甘えるように火村の腕にしがみつく2人の手を振りほどく。


「悪いが、また一人になりたい。奥の部屋借りるぜ。」
「はい、どうぞ。」


そう言うと、ボーイの1人が火村を奥の部屋へと案内した。
火村の背中を見送る女性達に、1人の新人ボーイが声を掛けた。


「あの・・・」
「何?」
「一人になりたいなら、何故風俗なんか来るんですか?」


明らかに他の客とは違う火村に、不審がるボーイ。
確かに、女性と時間を過ごす事―それ以上もするが―を目的としたこの店で、“1人になりたい”というのはおかしい。
ボーイが怪訝な顔をしていると、1人の女性がそれに答えた。


「嫌いだからよ。
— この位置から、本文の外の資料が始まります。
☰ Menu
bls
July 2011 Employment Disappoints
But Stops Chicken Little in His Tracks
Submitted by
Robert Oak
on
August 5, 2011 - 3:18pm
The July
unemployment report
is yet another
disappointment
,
」
「何がです?」
「綺麗過ぎる表社会が。綺麗な物が嫌いなのよ。だから、ここに来るの。あの人には、この薄汚い店が落ち着ける憩いの場所なのよ。」


そう。
1人になるなら、家でもどこでも良いはずなのだ。
しかし、火村はわざわざここを選ぶ。


「へぇ、変わった人だな。」
「でも、私達にとって良いお客様よ。」
「変な事しないし、紳士だし。」
「お金は、はずんでくれるしね。さぁ、お喋りはこの位にしましょう。」


そう1人の女性が言うと、それを合図に皆仕事に戻って行った。












火村は、1人でいるには広過ぎる部屋で、ただ椅子に座りボンヤリとドアを眺めていた。



女の喘ぐ声。
化粧と香水が混じった香り。
ギシギシと軋むベッドの音が、遠くに聞こえないと1人になった気がしないのだと言う。


別に、それに興奮するわけでもない。


男と女。

2つの性が交じり合うこの場所で、1人でいる事。
それに、それだけに孤独を感じるのだ。
表社会云々は、ただの言い訳でしかない。




火村は、この行為を何年も繰り返していた。
どうしてこんな行為を行ったのか、それすらも思い出せない。


ただ、ここでこうしている事が何となく落ち着いていたし、楽になれた。






だが、今回は違った。


女の喘ぐ声も、
化粧と香水の混じった匂いも、
ベッドが軋む音も、


全てが不快でならない。

一体どうしてしまったのだろう。







―――嗚呼、そうか。

アリスに出逢ってしまったからだ。




アリスに出逢ってから、自分は変わってしまった。
たった3日前の出来事だが、火村には充分過ぎる時間だ。





「やっと、俺は人間になれたのか。・・・遅ぇ。」





綺麗な物を綺麗と思える心。
愛しい者を大事にしたいと思える心。

それがやっと、火村の中に芽生えたのだ。
アリスのおかげで。




火村は天井を仰ぎ、そのまま目を閉じた。





―――瞼の裏に、アリスが居た様な気がしたから。